General characteristics
- Displacement: Unladen: 672 tons; Laden: 1,100 tons;
- Tons burthen: c.700 (bm)
- Length: 138 ft 0 in (42.1 m)
- Beam: 36 ft 0 in (11.0 m)
- Depth of hold: 15 ft 0 in (4.6 m)
- Complement: French Navy; Peacetime:188; Wartime:270; Royal Navy:120;
- Armament: French Navy:; Upper deck: 26 × 12-pounder guns; QD & Fc: 6 × 9-pounder guns; Royal Navy: 24 cannons;

= French frigate Proselyte (1786) =

French frigate Proselyte was a one-off built to a design by Charles-Louis Ducrest, and launched in 1786 at Le Havre. French Royalists handed her over to the British Royal Navy when it occupied Toulon in 1793. The Royal Navy commissioned her as a floating battery. She was lost in action at the siege of Bastia in April 1794.

==French Navy==
Proselyte, under the command of capitaine de vasseau La Galisonnière sailed from Brest on 12 June 1786 to Havre. Then on 25 June she sailed on to Cherbourg with the training squadron.

In 1788 to 1789, Proselyte was in the East Indies.

On 4 October 1792, Proselyte was commissioned at Brest. From 27 November 1792 to 14 January 1793 se sailed from Brest to Toulon.

Between 20 and 21 April 1793, Proselyte, capitaine de vaisseau Boubennec, helped defend Calvi from the partisans under the leadership of the Corsican patriot Pasquale Paoli.
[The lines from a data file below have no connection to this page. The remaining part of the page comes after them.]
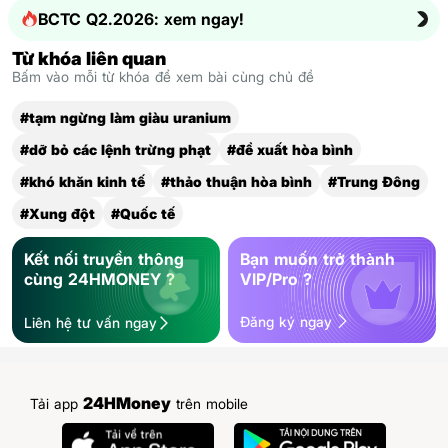
BCTC Q2.2026: xem ngay!
Từ khóa liên quan
Bấm vào mỗi từ khóa để xem bài cùng chủ đề
#tạm ngừng làm giàu uranium
#dỡ bỏ các lệnh trừng phạt
#đề xuất hòa bình
#khó khăn kinh tế
#thảo thuận hòa bình
#Trung Đông
#Xung đột
#Quốc tế
Kết nối truyền thông
Bạn muốn trở thành
cùng 24HMONEY ?
VIP/Pro ?
Đăng ký ngay
Liên hệ tư vấn ngay
24HMoney
Tải app
trên mobile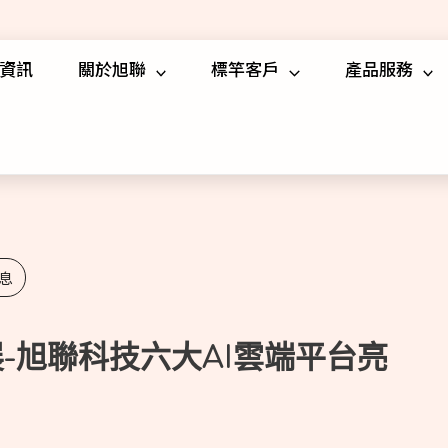
資訊
關於旭聯
標竿客戶
產品服務
息
展-旭聯科技六大AI雲端平台亮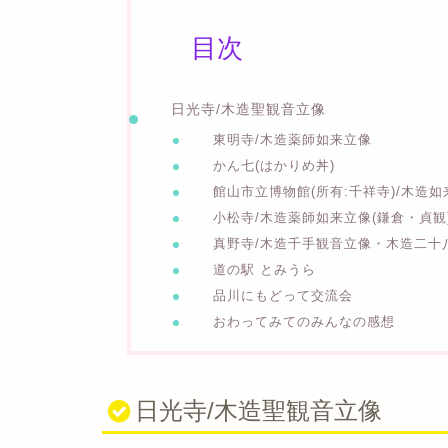
目次
日光寺/木造聖観音立像
東明寺/木造薬師如来立像
かん七(はかりめ丼)
館山市立博物館(所有:千祥寺)/木造
小松寺/木造薬師如来立像(鎌倉・貞観
真野寺/木造千手観音立像・木造二十
道の駅 とみうら
品川にもどって交流会
おわってみてのみんなの感想
日光寺/木造聖観音立像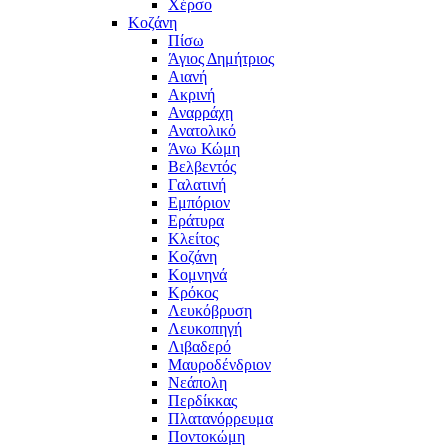
Χέρσο
Κοζάνη
Πίσω
Άγιος Δημήτριος
Αιανή
Ακρινή
Αναρράχη
Ανατολικό
Άνω Κώμη
Βελβεντός
Γαλατινή
Εμπόριον
Εράτυρα
Κλείτος
Κοζάνη
Κομνηνά
Κρόκος
Λευκόβρυση
Λευκοπηγή
Λιβαδερό
Μαυροδένδριον
Νεάπολη
Περδίκκας
Πλατανόρρευμα
Ποντοκώμη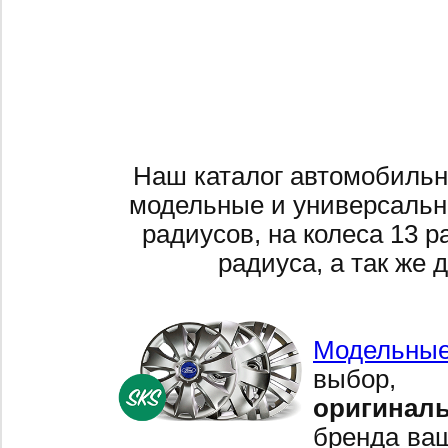
Наш каталог автомобильн
модельные и универсальн
радиусов, на колеса 13 р
радиуса, а так же 
Модельные
выбор,
оригинал
бренда ваш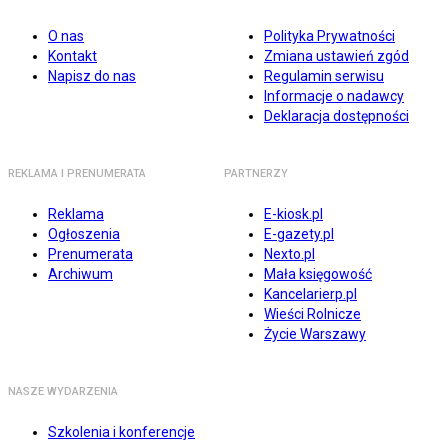
O nas
Polityka Prywatności
Kontakt
Zmiana ustawień zgód
Napisz do nas
Regulamin serwisu
Informacje o nadawcy
Deklaracja dostępności
REKLAMA I PRENUMERATA
PARTNERZY
Reklama
E-kiosk.pl
Ogłoszenia
E-gazety.pl
Prenumerata
Nexto.pl
Archiwum
Mała księgowość
Kancelarierp.pl
Wieści Rolnicze
Życie Warszawy
NASZE WYDARZENIA
Szkolenia i konferencje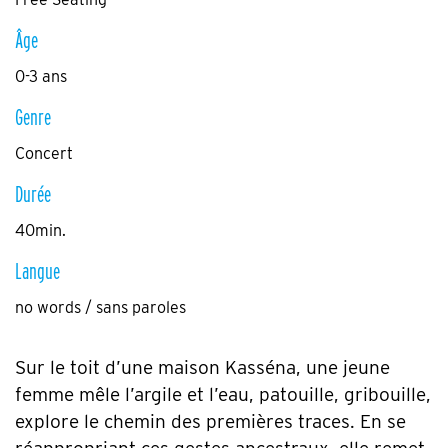
Âge
0-3 ans
Genre
Concert
Durée
40min.
Langue
no words / sans paroles
Sur le toit d’une maison Kasséna, une jeune
femme mêle l’argile et l’eau, patouille, gribouille,
explore le chemin des premières traces. En se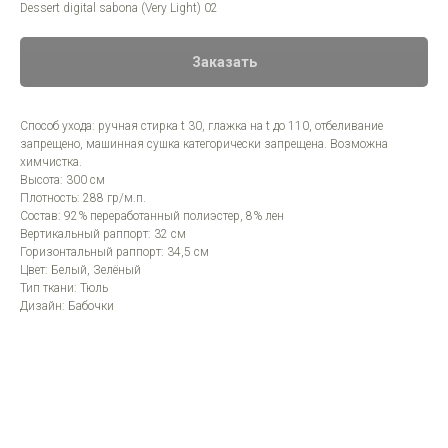
Dessert digital sabona (Very Light) 02
Заказать
Способ ухода: ручная стирка t 30, глажка на t до 110, отбеливание
запрещено, машинная сушка категорически запрещена. Возможна
химчистка.
Высота: 300 см
Плотность: 288 гр/м.п.
Состав: 92% переработанный полиэстер, 8% лен
Вертикальный раппорт: 32 см
Горизонтальный раппорт: 34,5 см
Цвет: Белый, Зелёный
Тип ткани: Тюль
Дизайн: Бабочки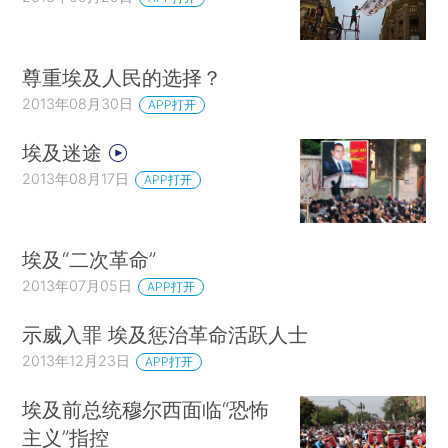
尊重埃及人民的选择？
2013年08月30日
APP打开
埃及迷途
2013年08月17日
APP打开
埃及“二次革命”
2013年07月05日
APP打开
示威入罪 埃及惩治革命活跃人士
2013年12月23日
APP打开
埃及前总统穆尔西面临“恐怖
主义”指控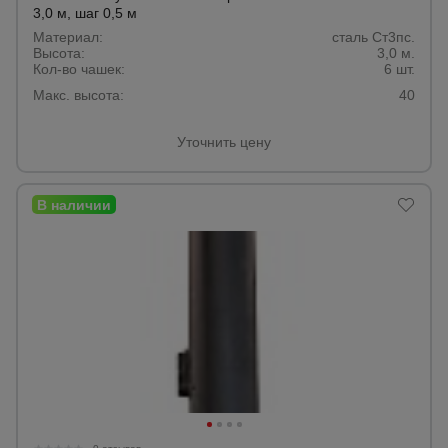
3,0 м, шаг 0,5 м
Тепловые
пушки
Материал:
сталь Ст3пс.
Высота:
3,0 м.
Кол-во чашек:
6 шт.
Макс. высота:
40
Металл и
металлообработка
Уточнить цену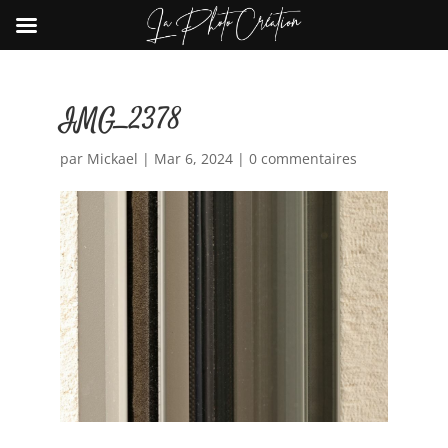
IMG_2378
par
Mickael
|
Mar 6, 2024
|
0 commentaires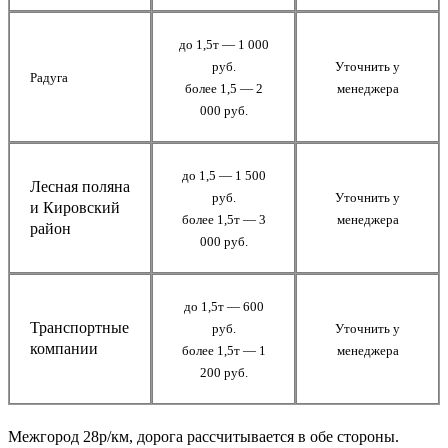
до 1,5т — 1 000
руб.
Уточнить у
Радуга
более 1,5 — 2
менеджера
000 руб.
до 1,5 — 1 500
Лесная поляна
руб.
Уточнить у
и Кировский
более 1,5т — 3
менеджера
район
000 руб.
до 1,5т — 600
Транспортные
руб.
Уточнить у
компании
более 1,5т — 1
менеджера
200 руб.
Межгород 28р/км, дорога рассчитывается в обе стороны.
Between 7 and 14 June 1793, Proselyte sailed from Calvi to Villefranche. On board was an artillery officer, Lieutenant-Colonel Napoleon Bonaparte.

==Royal Navy==

The British captured Toulon on 29 August 1793 when she was one of a number of vessels that French Royalists handed over to the Royal Navy. The Royal Navy commissioned her as a floating battery under the command of Lieutenant Joseph Bullen. When the British finally evacuated Toulon on 18 December, Proselyte was the last vessel to leave the harbour. Bullen had volunteered to evacuate 300 Spanish and Neapolitan troops, who had been deserted by their countrymen.

Lieutenant Walter Serocold was promoted to commander on 13 December into Proselyte, after she had left Toulon, possibly as she was re-armed at Portoferraio. He superseded Bullen, who continued to serve on Proselyte as a volunteer and was aboard when she was lost.

==Fate==

Proselyte was bombarding Bastia on 1 April 1794 when heated shot from French shore batteries set her on fire and she was destroyed. Help from the rest of the fleet rescued Proselytes crew. Serocold was setting up a battery at the siege of Calvi on 8 July 1804 when a grapeshot killed him.